▶ _WHAT YOU ARE ASKED TO DO_: Using the listing below, please print exactly the lines from the one with "w Krakowie odbyła się uroczysta gala na…" through the one with "大象这一群体上，即那些看似笨拙但潜力巨大的初创公司。". Leave out every picture.

▶ _EXERCISE MATERIALS_:
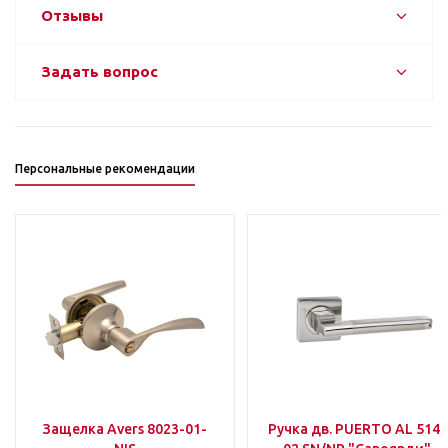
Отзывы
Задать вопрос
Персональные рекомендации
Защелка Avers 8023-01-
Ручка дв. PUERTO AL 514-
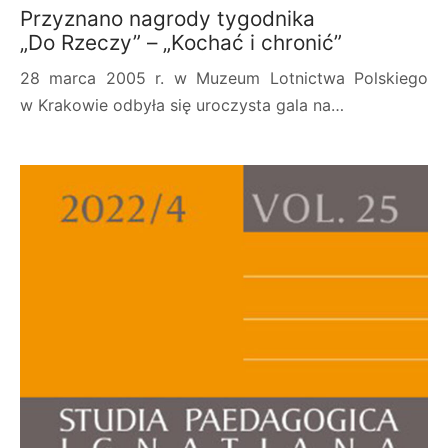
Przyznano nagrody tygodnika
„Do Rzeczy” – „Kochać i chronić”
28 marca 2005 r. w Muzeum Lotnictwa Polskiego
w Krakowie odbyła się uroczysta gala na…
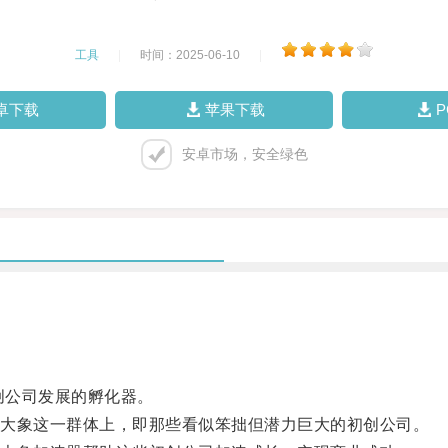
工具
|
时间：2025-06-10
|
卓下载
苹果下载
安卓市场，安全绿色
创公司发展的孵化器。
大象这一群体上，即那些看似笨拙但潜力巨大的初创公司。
---
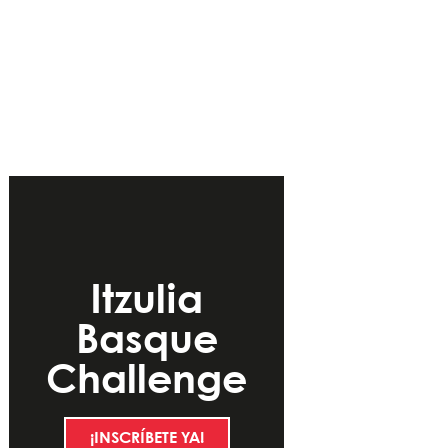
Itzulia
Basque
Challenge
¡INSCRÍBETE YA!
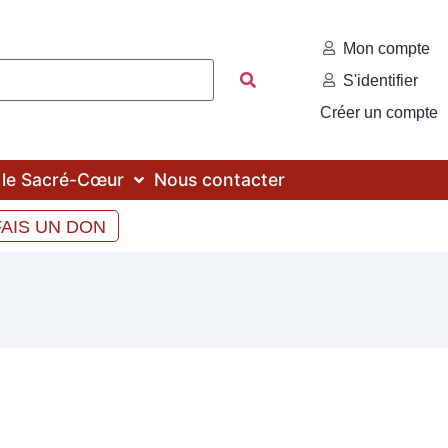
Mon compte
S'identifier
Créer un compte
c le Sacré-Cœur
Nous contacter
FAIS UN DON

▶ _SOLUTION_:
w Krakowie odbyła się uroczysta gala na…
工具
|
时间：2025-06-10
|
卓下载
苹果下载
安卓市场，安全绿色
创公司发展的孵化器。
大象这一群体上，即那些看似笨拙但潜力巨大的初创公司。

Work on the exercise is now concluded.